El maleficio de las mascotas

Xiaomei rompe a llorar. Sus padres intentan consolar a la pequeña, pero no hay manera de que suelte la pierna del padre. En su rostro se refleja el terror. Curiosamente, quien le provoca miedo no deja de sonreír y de caminar con movimientos torpes pero joviales, los brazos bien abiertos. Se llama Nini, es verde y de la cabeza le sale una golondrina de colores. Pero no es el pájaro lo que asusta a la niña, que le grita «`wuwa, wuwa!», literalmente muñeco embrujado. La voluntaria de camiseta azul que acompaña a Nini se acerca a Xiaomei con una tierna sonrisa y le corrige: «No wuwa; fuwa, fuwa». Es el nombre oficial de las cinco mascotas de Pekín 2008, cuyo significado se traduce como 'muñeco amistoso'. A Xiaomei no le convence el nombre, y tiene razones para ello.

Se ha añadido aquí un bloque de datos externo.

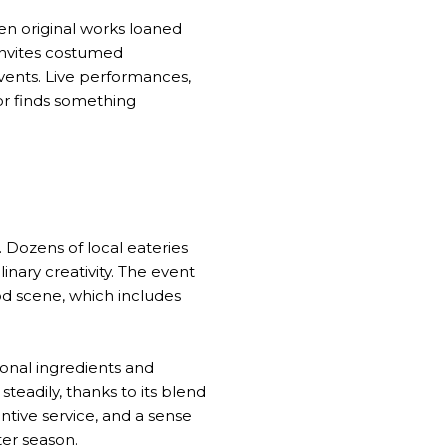
een original works loaned
invites costumed
events. Live performances,
or finds something
 Dozens of local eateries
linary creativity. The event
od scene, which includes
onal ingredients and
teadily, thanks to its blend
entive service, and a sense
ter season.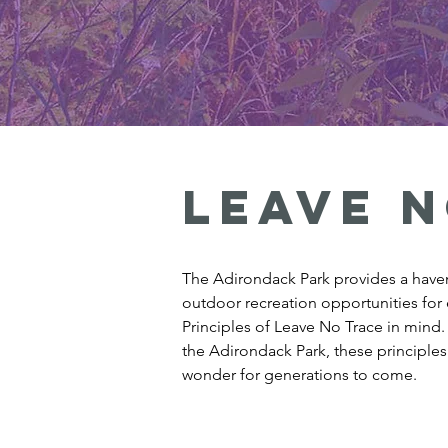
Leave n
The Adirondack Park provides a haven 
outdoor recreation opportunities for 
Principles of Leave No Trace in mind
the Adirondack Park, these principles
wonder for generations to come.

Los acontecimientos de la primera mitad del año han llevado a la población a creer que los cinco divertidos muñecos están gafados.

Hay teorías para todos los gustos, pero la más extendida es la que une características de cada mascota a alguno de los acontecimientos trágicos que han devastado al país o que han dañado su imagen. La peor parte se la lleva Jingjing, el oso panda de los 'fuwa', representante de los deportes de fuerza y, según muchos, culpable del terremoto que en mayo dejó 70.000 muertos en la provincia de Sichuán, de donde es originario este animal.

Pero las desgracias comenzaron mucho antes y los supersticiosos aseguran que los disturbios que dejaron, oficialmente, una decena de muertos en Tíbet se deben al maleficio de Yingying, el antílope tibetano que, como el oso panda, es un animal exclusivo de China y en peligro de extinción. A continuación, entró en escena la mascota principal, Huanhuan. Representa el fuego y muchos la ligan a las protestas que se desarrollaron a lo largo del recorrido internacional de la antorcha, que comenzaron en Olimpia, en el momento en que se encendió la llama olímpica, cuando un activista de Reporteros Sin Fronteras consiguió introducir en el recinto en el que se celebraba la ceremonia una de las banderas alternativas de esta organización, creada con cinco esposas entrelazadas.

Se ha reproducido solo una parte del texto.